Her next visit to her oncologist was her last. When it became very clear that the cancer was growing, pushing through her spine into her sternum and rib cage, my mother implored her oncologist once again to prescribe her the death-hastening medication.

This time, there was no begging. He agreed to sign for the prescription. Now my mother had what she needed to have the death she wanted. At last, she could design her own death.

Death as a Design Challenge

It’s easy to think of design as being purely about aesthetics. But design can also be a tool for communication. Human-centered design is a combination of creativity and empathy.

My mother’s end-of-life planning was at its heart a design challenge. It required her to articulate her plans for her final days, and it required us to talk about it to make the decisions that would help her fulfill her wishes. Having that conversation allowed us to develop a shared language.

I told my mother, “I’m really proud of you. I think you’re brave. I also think you’re a designer like me. You’re creating the experience you want to have. You’re designing how you want to say goodbye.”

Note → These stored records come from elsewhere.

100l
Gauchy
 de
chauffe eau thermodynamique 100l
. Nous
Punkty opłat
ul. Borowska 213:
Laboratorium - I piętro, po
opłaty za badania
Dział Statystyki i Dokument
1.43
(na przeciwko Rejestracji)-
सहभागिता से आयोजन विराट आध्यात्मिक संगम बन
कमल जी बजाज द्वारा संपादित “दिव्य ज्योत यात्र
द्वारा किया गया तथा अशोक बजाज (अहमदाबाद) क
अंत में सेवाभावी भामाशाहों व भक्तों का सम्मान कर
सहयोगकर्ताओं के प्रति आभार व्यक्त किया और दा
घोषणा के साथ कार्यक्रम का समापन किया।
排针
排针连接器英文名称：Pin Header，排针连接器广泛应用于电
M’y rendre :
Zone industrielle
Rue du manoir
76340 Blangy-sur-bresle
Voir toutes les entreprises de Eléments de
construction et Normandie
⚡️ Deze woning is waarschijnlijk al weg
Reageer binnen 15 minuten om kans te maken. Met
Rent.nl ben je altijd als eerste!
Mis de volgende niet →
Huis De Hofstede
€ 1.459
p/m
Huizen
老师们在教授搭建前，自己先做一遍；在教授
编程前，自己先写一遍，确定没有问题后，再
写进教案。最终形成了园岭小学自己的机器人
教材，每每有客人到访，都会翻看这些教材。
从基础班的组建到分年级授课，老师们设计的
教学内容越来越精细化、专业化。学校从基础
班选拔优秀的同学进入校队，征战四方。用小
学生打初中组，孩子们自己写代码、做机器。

The night before her death, we hosted a dinner party. The event was true to her wishes and to her spirit. We had a beautiful feast, we played a mix of her favorite songs. She gave a toast. She was so happy.

The Final Day

On the morning of her final day, assisted care came to the house to help with the process of preparing the medication. From time to time, I stole glances at her to see how she was doing. Every time I looked her way, her eyes were bright, smiling even. She kept giving us a thumbs up because she wanted us to be brave.

By law, none of us could help her hold the cup that contained the medication; she had to self-administer it. The hospice care workers warned her that it could burn her throat and that she should take her time. That wasn’t my mother’s style. She pounded it back like a shot of whiskey. Then she looked at my dad, smiled, and closed her eyes. In 45 minutes, she was gone.

The experience we had was not common. Many people don’t get the chance to say goodbye the way we did. For many people, death can be a waiting game.

I can’t imagine what my mom’s experience would have been if she’d lived in a state where death with dignity wasn’t legal. How long and how painful might it have been?

Sharing My Mother’s Story

I had the opportunity to do a TEDx talk in San Francisco, and I decided to connect my work as a designer to my mother’s work to design her own death. My talk received a standing ovation. I say this not to boast, but to illustrate that death is a topic that touches all of us, and that people are eager to talk more about.

People came up to the lobby afterwards: cancer survivors, loved ones of people who had succumbed to terminal illness. A woman in her 60s told me, “I have the exact same cancer as your mother. My time is near. I’m going to go home and plan my death now.”

If you could design your own death, what would your experience be like? How would you want it to feel?

My mother wanted us to share her story with the world. She wanted to start a conversation about choice and control at the end of life.

A Choice and a Conversation

To me, death with dignity is both a choice and a conversation. It is a choice to be made by an individual for their own personal life’s needs and wishes. And it’s a conversation in which anyone can engage, to understand what it means to empower someone to make their own decisions at the end.

My hope is that both choice and conversation come from a place of respect, and not fear. People tend to be fearful of things they don’t understand, so I say let’s talk about it.

Let’s talk about death before it’s too late.